**Work to be completed**
Without including any pictures, retype exactly the lines from the top of the records through the line containing "IBEW Local Union 742", that final line included.

**Extracted page text data**
* * * * * * * * *
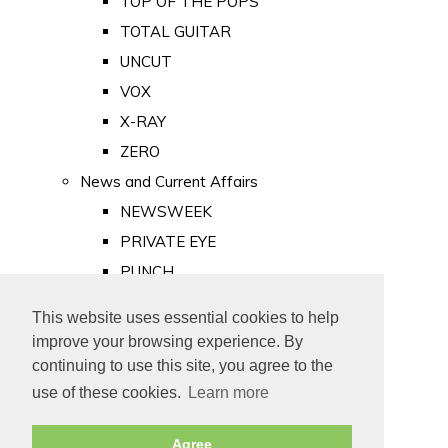
TOP OF THE POPS
TOTAL GUITAR
UNCUT
VOX
X-RAY
ZERO
News and Current Affairs
NEWSWEEK
PRIVATE EYE
PUNCH
TIME
This website uses essential cookies to help
Old Newspapers
improve your browsing experience. By
Royalty
continuing to use this site, you agree to the
MAJESTY
use of these cookies.
Learn more
ROYAL LIFE
Agree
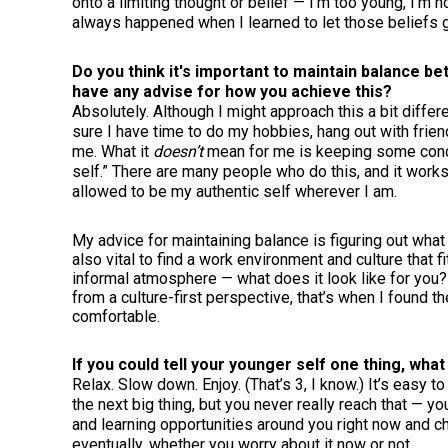
onto a limiting thought or belief — I’m too young, I’m
always happened when I learned to let those beliefs
Do you think it's important to maintain balance b
have any advise for how you achieve this?
Absolutely. Although I might approach this a bit differ
sure I have time to do my hobbies, hang out with friend
me. What it
doesn’t
mean for me is keeping some conc
self.” There are many people who do this, and it works 
allowed to be my authentic self wherever I am.
My advice for maintaining balance is figuring out what 
also vital to find a work environment and culture that f
informal atmosphere — what does it look like for you?
from a culture-first perspective, that’s when I found 
comfortable.
If you could tell your younger self one thing, what
Relax. Slow down. Enjoy. (That’s 3, I know.) It’s easy 
the next big thing, but you never really reach that — yo
and learning opportunities around you right now and ch
eventually, whether you worry about it now or not.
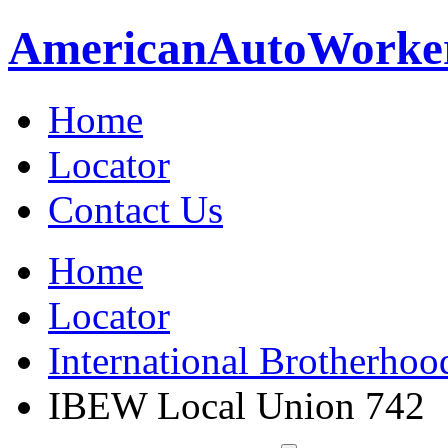
American
Auto
Worke
Home
Locator
Contact Us
Home
Locator
International Brotherhoo
IBEW Local Union 742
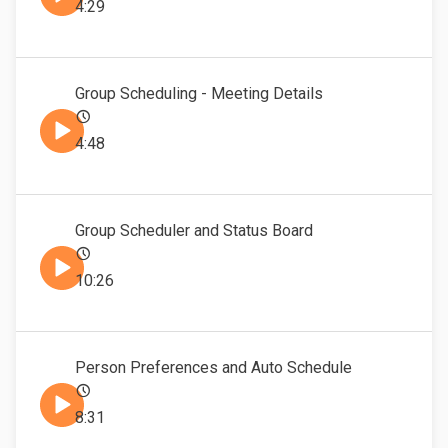
4:29
Group Scheduling - Meeting Details
4:48
Group Scheduler and Status Board
10:26
Person Preferences and Auto Schedule
8:31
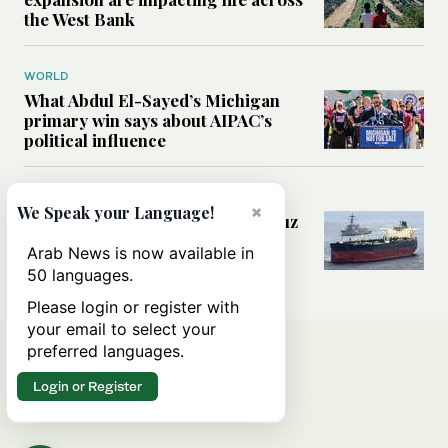
the West Bank
WORLD
What Abdul El-Sayed’s Michigan
primary win says about AIPAC’s
political influence
MIDDLE EAST
×
We Speak your Language!
Could a US-Iran deal over Hormuz
reshape global shipping and the
Arab News is now available in
rules of international trade?
50 languages.
Please login or register with
your email to select your
preferred languages.
Login or Register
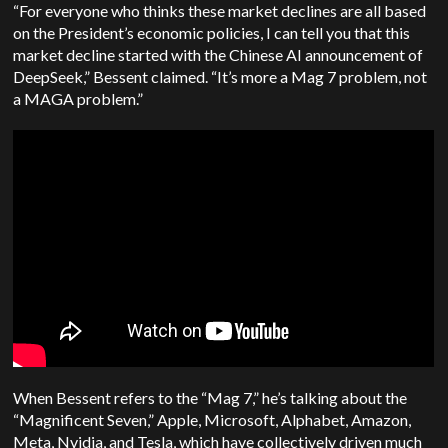
“For everyone who thinks these market declines are all based
on the President’s economic policies, I can tell you that this
market decline started with the Chinese AI announcement of
DeepSeek,” Bessent claimed. “It’s more a Mag 7 problem, not
a MAGA problem.”
When Bessent refers to the “Mag 7,” he’s talking about the
“Magnificent Seven,” Apple, Microsoft, Alphabet, Amazon,
Meta, Nvidia, and Tesla, which have collectively driven much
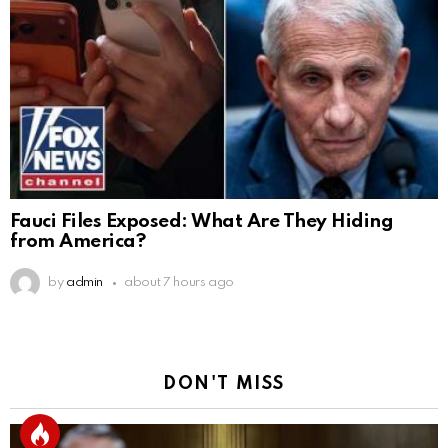
Fauci Files Exposed: What Are They Hiding
from America?
by
admin
about 7 hours ago
DON'T MISS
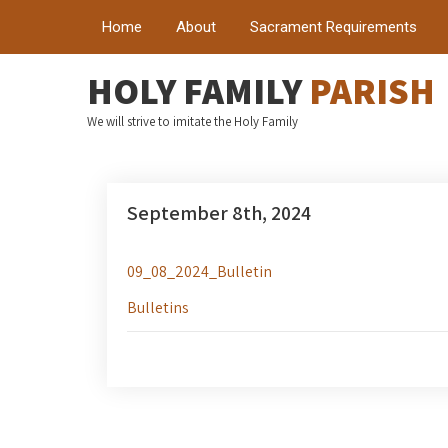
Home
About
Sacrament Requirements
HOLY FAMILY
PARISH
We will strive to imitate the Holy Family
September 8th, 2024
09_08_2024_Bulletin
Bulletins
Post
* * * * * * * * *
**Solution to the problem**
TOP OF THE POPS
TOTAL GUITAR
UNCUT
VOX
X-RAY
ZERO
News and Current Affairs
NEWSWEEK
PRIVATE EYE
PUNCH
TIME
This website uses essential cookies to help
Old Newspapers
improve your browsing experience. By
Royalty
continuing to use this site, you agree to the
MAJESTY
use of these cookies.
Learn more
ROYAL LIFE
Agree
onto a limiting thought or belief — I’m too young, I’m
always happened when I learned to let those beliefs
Do you think it's important to maintain balance b
have any advise for how you achieve this?
Absolutely. Although I might approach this a bit differ
sure I have time to do my hobbies, hang out with friend
me. What it
doesn’t
mean for me is keeping some conc
self.” There are many people who do this, and it works 
allowed to be my authentic self wherever I am.
My advice for maintaining balance is figuring out what 
also vital to find a work environment and culture that f
informal atmosphere — what does it look like for you?
from a culture-first perspective, that’s when I found 
comfortable.
If you could tell your younger self one thing, what
Relax. Slow down. Enjoy. (That’s 3, I know.) It’s easy 
the next big thing, but you never really reach that — yo
and learning opportunities around you right now and ch
eventually, whether you worry about it now or not.
American
Auto
Worke
Home
Locator
Contact Us
Home
Locator
International Brotherhoo
IBEW Local Union 742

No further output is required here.